How do you start a rave? Throw a flash bang into an epileptic children's ward.
The Big Bang happened 16.8 billion years ago, and matter cannot be created or destroyed. Therefore, we are all technically 16.8 billion years old. So, to answer your question, officer, yes, she is of age.
"Go big or go home," that's what some people say.
"Go loud and proud," that's what other people say.
"Go out with a big, loud bang!" that's what I say.
"I had a great day today." "Why?" "Because Allison was frustrated at her calculator and started banging it on the side of the table and the teacher screamed, 'Allison how would you like it if I banged you on the table?'"
The Sunday school teacher is a little concerned that his kids might be a little confused about Jesus, so he asks his class, “Where is Jesus today?”
Little Suzy replies, “He’s in heaven.”
Little Mary replies, “He’s in my heart.”
Little Johnny says, “He’s in the bathroom!”
The teacher says, “How do you know this?”
Then little Johnny says, “Well, every morning my father gets up, bangs on the bathroom door, and yells, “Jesus Christ are you still in there!?””
my friend committed suicide yesterday...at least he went out with a bang
I think I banged a Chinese celebrity... She kept screaming “I’m Wei Tu Yung” like I was supposed to know the name.

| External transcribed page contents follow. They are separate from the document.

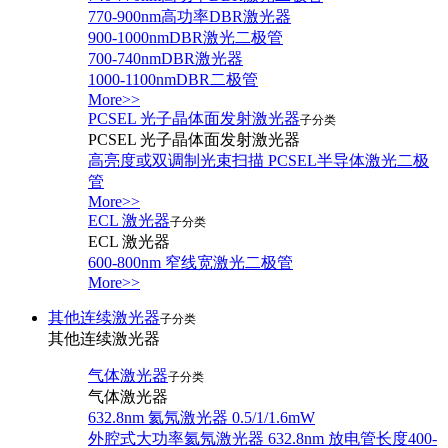
770-900nm高功率DBR激光器
900-1000nmDBR激光二极管
700-740nmDBR激光器
1000-1100nmDBR二极管
More>>
PCSEL 光子晶体面发射激光器
子分类
PCSEL 光子晶体面发射激光器
高亮度或双调制光束扫描 PCSEL半导体激光二极
管
More>>
ECL 激光器
子分类
ECL 激光器
600-800nm 窄线宽激光二极管
More>>
其他连续激光器
子分类
其他连续激光器
气体激光器
子分类
气体激光器
632.8nm 氦氖激光器 0.5/1/1.6mW
外腔式大功率氦氖激光器 632.8nm 放电管长度400-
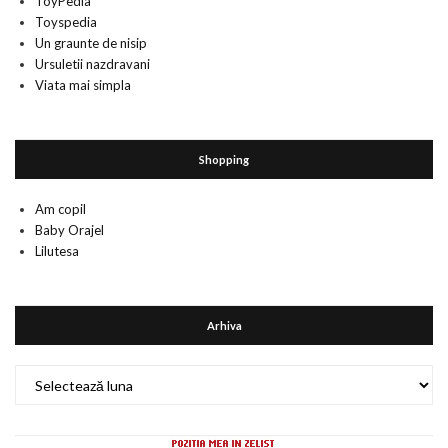
ToyPedia
Toyspedia
Un graunte de nisip
Ursuletii nazdravani
Viata mai simpla
Shopping
Am copil
Baby Orajel
Lilutesa
Arhiva
Arhiva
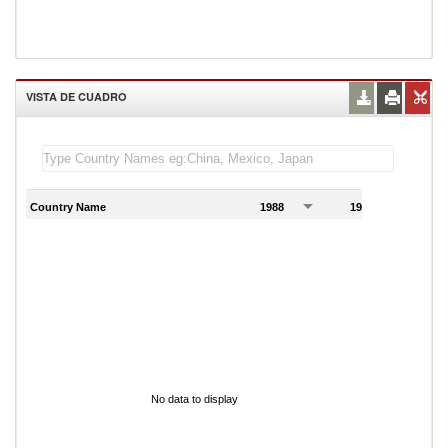
VISTA DE CUADRO
Country Name
1988
1989
1
No data to display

Little Johnny walked into his house. He heard a banging sound from up above and decided to investigate. He opened the door to his parents' room and saw his naked mom and the woman next door. He thought they were wrestling and decided to join in.
I banged a German chick one time. I tried anal and asked her to rate the experience. She kept yelling "9! 9! 9!"
Yo mama so fat that when I banged her in the jacuzzi, there was a level 8 tsunami.
Why did the pianist keep banging his head against the keys? He was playing by ear.
How did the Shaggy defense become successful for JD Vance?
He was not banging on the sofa. Rather, he was banging the sofa!
So a guy is evading the draft, the cops bang on his door and he runs out the back and through and alley way onto a road. He finds a nun and asks if he can hide under her blouse, she complies and the cops walk by and dont see them. The man comes back up from under the nuns blouse and says”Hey man, youve got a pair of balls!” The nun says, “I didnt wanna be drafted either....”
There was a plane crash the pilots names where Captain Sum Ting Wong, Wi Tu Lo, Ho Lee Fuk and Bang Ding Ow
the twin towers remind me of an emote....bing,bang,boom.
Chuck Norris one-shot down a German fighter plane by pointing his finger at it and yelling "bang!"
What’s the best part about banging twenty-eight year olds? There are twenty of them.
🎆 New Year's Eve
Lil Johnny👦: „Every year the same, people always have to start banging before midnight“
Mom👱🏻♀️: „Johnny, would you please leave the bedroom now?“
Dad👨🏻🦰: „Son, if you don't leave, it‘ll bang on your head!“
Wemon are like towers, the man wants to bang them both.